Zira karakterler umuttan besleniyor, iyi aile çocukları gibi davranıyorlar.
İçki, sigara, uyuşturucu güzellemeleri yok.
Aksine filmlerin genel duygusu başarmak, umut etmek, sebat etmek üzerine.
Fakat bu filmlerin tam orta yerine yerleştirilen internet ve oyun odaklı kazanılan başarılar üzerine gönderilen mesajlar insanı huzursuz ediyor.
Bir akademisyen tam olarak şu cümleyi kuruyor “İçinde bulunduğumuz teknoloji odaklı yüzyılda, bilgisayarın çocuğun yaşamına girmesi kaçınılmazdır.”
Ve devam ediyor “Teknoloji çağı olarak adlandırabileceğimiz bu dönemde bilgisayar ve internet kullanımı hayatın vazgeçilmez gereçleri haline gelmiştir. Bu teknolojik gelişmenin çocuk ve ergenlerin ruh sağlığı üzerine etkilerini belirlemek ve bu konuda gerekli önlemleri almak kaçınılmaz bir zorunluluktur. Aileler, çocuklar ve ergenlerin daha iyi yetişmesi adına bilgisayar ve internet kullanımını eğitim amaçlı olarak desteklemektedir. Fakat ailelerin birçoğunun bilgisayar ve internet kullanımı konusunda yeterince bilinçli olmadıkları görülmektedir.”
İşte burada kalıveriyoruz öylece. Yeterince bilinçli olmak ne demek mesela?
Geçen gün bir eğitimci-yazar ebeveynlerin şikâyetlerin bahsetti biraz. Çocukları dışarıda duman altı ve merdiven altı salonlara gitmesin diye eve playstation almışlar fakat çocuklar bu seferde onun başından kalkmadığı için şikâyetçilermiş.

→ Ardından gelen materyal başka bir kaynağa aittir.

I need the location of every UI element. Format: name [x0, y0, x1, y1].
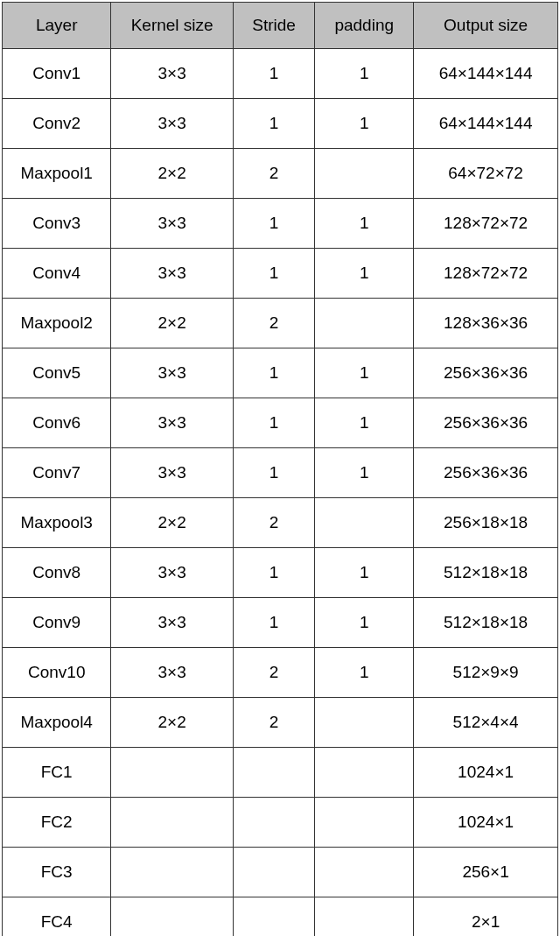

Aslında ha evin kapısından çıkmış çocuk ha sanal kapıdan. İkisinde de evde değil. İkisinde de tehlike altında.
Lâkin bu konularda bir ebeveyn nasıl bilinçlenir ben bilemiyorum. Zira en basiti her şeyi konuştuğumuzu zannettiğimiz oğlumuz e-spor konusunda hayli bilgili ve biz bu bilgiye nereden eriştiğini bilmiyoruz.
Ayrıca çocuklar bu popüler youtuberları, oyunları nasıl ve nerden öğreniyor bunu da tam olarak kestiremiyorum.
Demem o ki içinde bulunduğumuz dijital çağda “Dijital okuryazarlık ve medya okuryazarlığı” adı verilen olguyu “Çocuğumuzu kontrol etme ve bilinçlenme” adı altında nasıl hayatımıza entegre ederiz, tam olarak kimsenin somut bir fikri yok.
Velhasıl ümit ediyorum ve umuyorum ki daha fazla dijitalleşmeyelim.